我個人寫詩比較愛好抒情風格,但當面對文明世界的冷漠情境時,也會嚐試採用超現實的思維方式,並儘量掌握內在真情的流動,不讓它落入一般閱者〔不知所云〕的境地(也可以這樣說:這種帶著超現實意象的美感或震撼,若讀者法無深入解析,確實解讀困難)。
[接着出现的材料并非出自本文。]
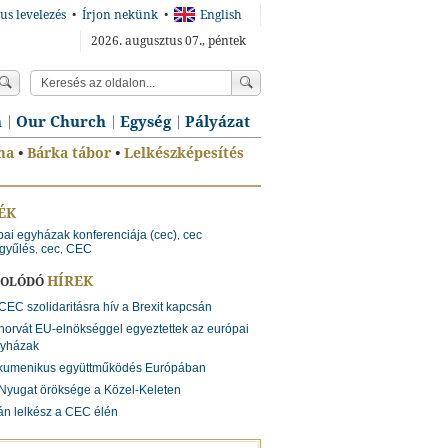
us levelezés
•
Írjon nekünk
•
English
2026. augusztus 07., péntek
n
Our Church
Egység
Pályázat
ma
•
Bárka tábor
•
Lelkészképesítés
ÉK
pai egyházak konferenciája (cec)
cec
,
gyűlés
cec
CEC
,
,
HÍREK
SOLÓDÓ
CEC szolidaritásra hív a Brexit kapcsán
horvát EU-elnökséggel egyeztettek az európai
yházak
kumenikus együttműködés Európában
Nyugat öröksége a Közel-Keleten
n lelkész a CEC élén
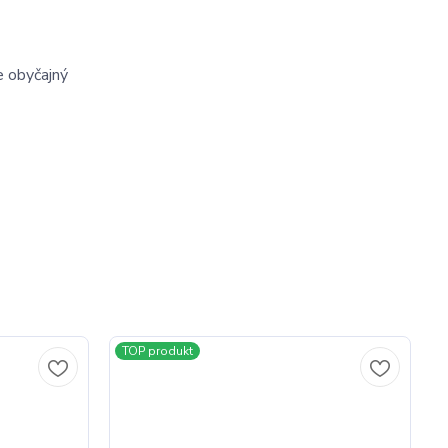
 obyčajný 
TOP produkt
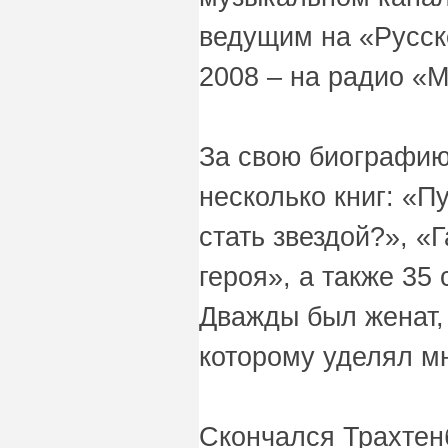
ведущим на «Русско
2008 – на радио «М
За свою биографию
несколько книг: «П
стать звездой?», «
героя», а также 35
Дважды был женат,
которому уделял м
Скончался Трахтенб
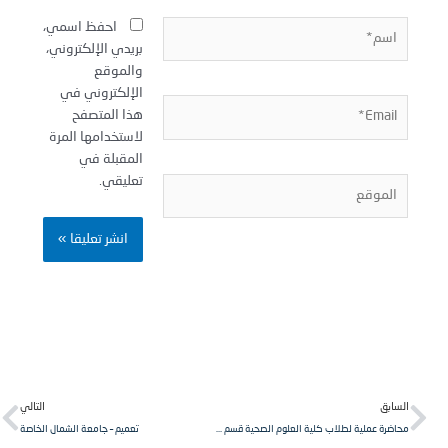
سم*
احفظ اسمي،
بريدي الإلكتروني،
والموقع
الإلكتروني في
Email
هذا المتصفح
لاستخدامها المرة
المقبلة في
تعليقي.
لموقع
Next
Pr
لسابق
التالي
محاضرة عملية لطلاب كلية العلوم الصحية قسم التخدير السنة الأولى مقرر كيمياء حيوية.
تعميم – جامعة الشمال الخاصة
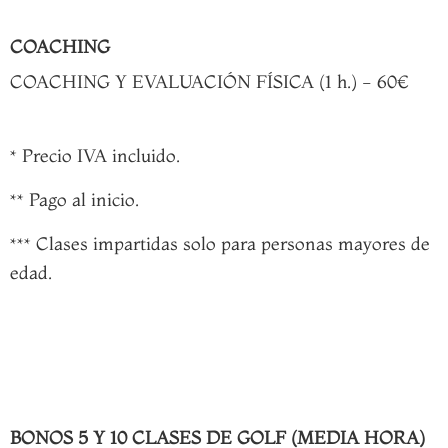
COACHING
COACHING Y EVALUACIÓN FÍSICA (1 h.) - 60€
* Precio IVA incluido.
** Pago al inicio.
*** Clases impartidas solo para personas mayores de
edad.
BONOS 5 Y 10 CLASES DE GOLF (MEDIA HORA)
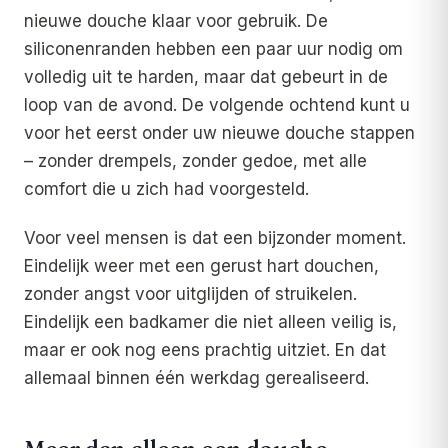
nieuwe douche klaar voor gebruik. De
siliconenranden hebben een paar uur nodig om
volledig uit te harden, maar dat gebeurt in de
loop van de avond. De volgende ochtend kunt u
voor het eerst onder uw nieuwe douche stappen
– zonder drempels, zonder gedoe, met alle
comfort die u zich had voorgesteld.
Voor veel mensen is dat een bijzonder moment.
Eindelijk weer met een gerust hart douchen,
zonder angst voor uitglijden of struikelen.
Eindelijk een badkamer die niet alleen veilig is,
maar er ook nog eens prachtig uitziet. En dat
allemaal binnen één werkdag gerealiseerd.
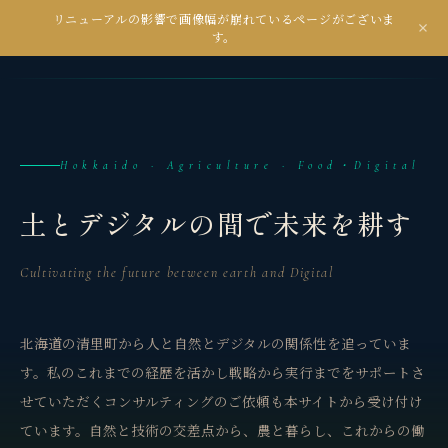
リニューアルの影響で画像幅が崩れているページがございま
kanseian
す。
土とデジタルの間で未来を耕す
Hokkaido · Agriculture · Food・Digital
土とデジタルの間で未来を耕す
Cultivating the future between earth and Digital
北海道の清里町から人と自然とデジタルの関係性を追っていま
す。私のこれまでの経歴を活かし戦略から実行までをサポートさ
せていただくコンサルティングのご依頼も本サイトから受け付け
ています。自然と技術の交差点から、農と暮らし、これからの働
在此,我找出曾經發表過、用現代主義筆法,描寫從故鄉花蓮移居北台灣都會定居以後,內心轉折過程的片段,予以改寫成以下這首《免洗杯子的風景》:
免洗杯子的風景
這城市的風景是靠堆疊起來的
以攀爬的心情,華麗的視角
仰望夾縫中片片分割的天空
我由後山搬來此地,清晨的
雞叫和耳內封存的蟬聲蛙鳴
被香堤大道上的車水馬龍盤踞
新世紀對教科書上風景的定義
賦予了全新的描繪與詮釋
金色屋簷浮上依附的蔦蘿
(老人站在斑馬線前想穿越此生)
微風用藤蔓牽引起雲的手
(一隻狗用繩挽起老人)
恐懼,退縮的白浪在猶豫
泡沫以秒針倒數速度散去
(我看到狗以濕熱的舌
舔吻受驚老人的臉頰)
整排杜鵑花護衛著街的兩旁
(杜鵑花語永遠對你忠誠)
初夏的影子才要掠過
一隻野鴿子從我頭頂飛去
我期待思鄉的歌曲降落
那牆斷垣沒有青草香味
卻有RAP跟咖啡的節奏飄來
夏日的影子變得有點斑駁
綠色號誌延伸出時間的橫軸
我循著101的縱軸玩起疊羅漢
摘取藍色布幕被繫住的白雲
直到要重建星空的一個夜晚
免洗杯子溢出的閃爍火焰
取代了夢鄉裡早已遺忘的流星雨
這首詩的主題是將台北的地標《101摩天大樓》景觀,與我從小生長的純樸鄉下,做一感情上的對照。都會的繁榮和緊張與我懷念的田野風光形成反差,在我心中根深蒂固的閒適及絕妙風景,與眾以為傲、外貌形似免洗杯所疊起的浮華代表,簡直格格不入。句子裡的(金色屋簷)是奢侈華廈的代稱,而(蔦蘿藤蔓)的攀緣,更像是都市叢林裡的生存遊戲;十字路口的過街的恐懼,凸顯了鄉居的自由自在;杜鵑花作為台北市花的代表、真能使人感到有安全無虞的信任嗎?這裡我用擬人化的比喻,以及顛倒象徵的隱喻,讓文字影像出現邏輯錯亂的閱讀張力,這也是現代主義新詩創作喜歡強調的超現實語法。至於在101大樓常舉辦的跨年煙火秀,在作者眼中,當然遠不及兒時仰望沒有遮攔夜空裡的美麗流星雨!